Athletes who want a winning edge need the right nutrition. When you give your body the right fuel by drinking enough water and eating a balanced diet, you will make the most of your athletic talents and gain more strength, power, and endurance when you train.
This article contains some general sports nutrition guidelines. To achieve top performance, your diet should be based on a variety of factors including your age, weight, physical condition, and the type of exercise you are doing. Consult your doctor for individualized sports nutrition advice.

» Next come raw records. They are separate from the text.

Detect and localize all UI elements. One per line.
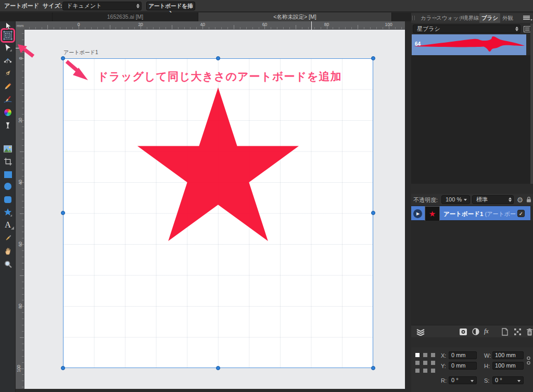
anchor-point-selector[interactable] xyxy=(415,353,435,373)
lock-icon[interactable] xyxy=(525,195,532,204)
layers-stack-icon[interactable] xyxy=(415,327,426,336)
size-label: サイズ: xyxy=(43,0,62,12)
magnifier-icon xyxy=(4,260,12,269)
blend-options-gear-icon[interactable]: ⚙ xyxy=(516,195,524,204)
s-label: S: xyxy=(484,377,489,384)
tools-toolbar: A xyxy=(0,21,16,392)
star-icon xyxy=(3,208,12,217)
brush-category-value: 星ブラシ xyxy=(417,26,440,32)
zoom-tool[interactable] xyxy=(2,258,14,270)
x-label: X: xyxy=(441,352,446,359)
color-wheel-icon xyxy=(4,108,12,117)
stepper-icon[interactable] xyxy=(509,196,512,204)
toolbar-divider xyxy=(37,3,37,9)
mask-layer-icon[interactable] xyxy=(459,327,467,336)
star-tool[interactable] xyxy=(2,207,14,218)
tab-stroke[interactable]: 境界線 xyxy=(463,13,479,23)
brush-preview-item[interactable]: 64 xyxy=(412,34,526,55)
color-picker-tool[interactable] xyxy=(2,232,14,244)
solid-arrow-icon xyxy=(3,43,12,53)
crop-icon xyxy=(4,157,12,166)
hand-tool[interactable] xyxy=(2,245,14,257)
caret-down-icon xyxy=(471,380,474,382)
stepper-icon[interactable] xyxy=(136,2,139,10)
document-tabstrip: 1652635.ai [M] <名称未設定> [M] xyxy=(0,12,411,21)
arrow-to-annotation xyxy=(67,61,88,80)
caret-down-icon xyxy=(517,380,521,382)
artboard-icon xyxy=(3,30,13,41)
eyedropper-icon xyxy=(4,234,12,243)
layers-empty-area xyxy=(411,221,533,325)
link-dimensions-icon[interactable] xyxy=(525,353,531,368)
tab-swatches[interactable]: スウォッチ xyxy=(436,13,464,23)
layer-thumbnail[interactable]: ★ xyxy=(425,206,440,221)
rectangle-tool[interactable] xyxy=(2,169,14,180)
place-image-tool[interactable] xyxy=(2,143,14,155)
brush-list-empty xyxy=(411,55,530,184)
context-toolbar: アートボード サイズ: ドキュメント アートボードを挿入 xyxy=(0,0,533,12)
x-input[interactable]: 0 mm xyxy=(449,351,477,359)
opacity-select[interactable]: 100 % xyxy=(441,195,470,204)
vector-brush-tool[interactable] xyxy=(2,94,14,105)
artboard-tool[interactable] xyxy=(2,30,14,41)
blend-mode-select[interactable]: 標準 xyxy=(472,195,514,204)
caret-down-icon xyxy=(464,199,467,201)
rounded-rectangle-tool[interactable] xyxy=(2,194,14,205)
rotation-select[interactable]: 0 ° xyxy=(449,376,477,384)
panel-divider xyxy=(405,21,411,392)
brush-category-select[interactable]: 星ブラシ xyxy=(413,24,521,33)
tab-appearance[interactable]: 外観 xyxy=(502,13,513,23)
layer-visibility-checkbox[interactable]: ✓ xyxy=(517,210,525,217)
tab-color[interactable]: カラー xyxy=(421,13,437,23)
new-layer-icon[interactable] xyxy=(501,327,509,336)
trash-icon[interactable] xyxy=(525,327,533,336)
opacity-value: 100 % xyxy=(446,196,462,203)
w-input[interactable]: 100 mm xyxy=(492,351,524,359)
fx-icon[interactable]: fx xyxy=(484,327,489,335)
y-label: Y: xyxy=(441,363,446,369)
brush-stroke-preview xyxy=(412,34,526,55)
image-icon xyxy=(3,145,12,153)
doc-tab-active[interactable]: <名称未設定> [M] xyxy=(198,12,392,21)
panel-menu-icon[interactable] xyxy=(523,16,530,21)
y-input[interactable]: 0 mm xyxy=(449,362,477,370)
color-wheel-tool[interactable] xyxy=(2,107,14,118)
adjustment-layer-icon[interactable] xyxy=(472,327,480,336)
pen-icon xyxy=(3,69,12,78)
pencil-tool[interactable] xyxy=(2,81,14,92)
stepper-icon[interactable] xyxy=(515,25,518,33)
hand-icon xyxy=(4,247,12,256)
ellipse-tool[interactable] xyxy=(2,181,14,192)
crop-tool[interactable] xyxy=(2,156,14,167)
doc-tab-inactive[interactable]: 1652635.ai [M] xyxy=(52,12,198,21)
text-tool[interactable]: A xyxy=(2,219,14,231)
brush-icon xyxy=(3,95,12,104)
pattern-layer-icon[interactable] xyxy=(513,327,522,336)
layer-name: アートボード1 (アートボード) xyxy=(443,210,524,218)
shear-select[interactable]: 0 ° xyxy=(492,376,524,384)
star-thumbnail-icon: ★ xyxy=(429,209,436,219)
selection-tool[interactable] xyxy=(2,42,14,54)
text-icon: A xyxy=(5,220,11,230)
h-label: H: xyxy=(484,363,490,369)
layer-row-artboard1[interactable]: ▶ ★ アートボード1 (アートボード) ✓ xyxy=(411,206,530,221)
h-input[interactable]: 100 mm xyxy=(492,362,524,370)
transparency-tool[interactable] xyxy=(2,120,14,131)
glass-icon xyxy=(4,121,12,130)
tab-brushes[interactable]: ブラシ xyxy=(479,13,500,23)
pen-tool[interactable] xyxy=(2,68,14,79)
size-select-value: ドキュメント xyxy=(67,3,102,9)
right-panel: カラー スウォッチ 境界線 ブラシ 外観 星ブラシ 64 xyxy=(411,13,533,392)
opacity-label: 不透明度: xyxy=(413,196,438,204)
panel-scrollbar[interactable] xyxy=(530,23,533,184)
annotation-arrows xyxy=(16,21,405,389)
layer-options-row: 不透明度: 100 % 標準 ⚙ xyxy=(411,194,533,206)
canvas-area[interactable]: mm 020406080100 020406080100 アートボード1 xyxy=(16,21,405,389)
rectangle-icon xyxy=(4,171,12,178)
arrow-to-artboard-tool xyxy=(18,44,33,56)
size-select[interactable]: ドキュメント xyxy=(62,2,142,10)
panel-grip[interactable] xyxy=(412,16,415,20)
insert-artboard-button[interactable]: アートボードを挿入 xyxy=(146,2,195,10)
node-tool[interactable] xyxy=(2,55,14,66)
expand-layer-icon[interactable]: ▶ xyxy=(413,209,422,218)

Water is the most important nutrient for athletes. Water comprises about 60% of body weight and is essential for almost every bodily function. Because your body cannot make or store water, you must replace the water that you lose in your urine and sweat.
Everyone should drink at least two quarts (64 oz.) of water each day—and athletes need even more. To stay hydrated and avoid overheating, drink plenty of fluids before, during, and after sports or exercise. When you work out or compete, especially in hot weather, try to replace the amount of water you lose in sweat by drinking the same amount of fluid.
Drinking cool water is the best way to keep hydrated during workouts or events that last an hour or less. Sports drinks made up of 6% to 10% carbohydrates can help you stay hydrated during longer events. Most sports drinks should be diluted with approximately 50% water.
Because thirst is not a reliable way to tell if you need water, be sure to drink even if you are not thirsty. You will not start feeling thirsty until you have already lost about 2% of your body weight—enough to hurt performance. Also, if you stop drinking water as soon as your thirst is satisfied, you will get only about half the amount you really need.
The following tips will help you stay hydrated:
- Drink small amounts of water frequently rather than large amounts less often.
- Drink cool beverages to lower your core body temperature and reduce sweating.
- Track your sweat loss by weighing yourself both before and after exercise. For every pound lost through sweat, drink 16 to 24 oz. of water. Your body weight should be back to normal before your next workout.
- Pay attention to the amount and color of your urine. A large volume of clear urine is a sign that you are well-hydrated. Smaller amounts of urine, or dark or concentrated-appearing yellow urine can indicate dehydration. If your urine turns brown, it may be a sign of a more serious problem and you should get medical attention immediately.
A balanced diet is another key to sports nutrition. Eating the right combination of fuel (calories) from carbohydrates, proteins, and fats will give you energy for top performance.
Carbohydrates—the most important source of fuel—should provide about 60% to 70% of your daily calories. Carbohydrates are found in many foods, including:
Your body converts the sugars and starches in carbohydrates into energy (glucose) or stores it in your liver and muscle tissues (glycogen). This gives you endurance and power for high-intensity, short-duration activities.
If your body runs out of carbohydrate fuel during exercise it will burn fat and protein for energy—causing your performance level to drop. This may happen if you start exercising without enough stored muscle glycogen or if you exercise intensely for longer than an hour without eating more carbohydrates. It may also happen if you do multiple repetitions of high-intensity, short-duration exercises or if you participate in multiple events or training sessions in a single day.
The following tips will help you maintain carbohydrate fuel so that you can stay energized and perform at your best:
- Start your exercise or competition with glycogen-loaded muscles by eating carbohydrates for at least several days before the event.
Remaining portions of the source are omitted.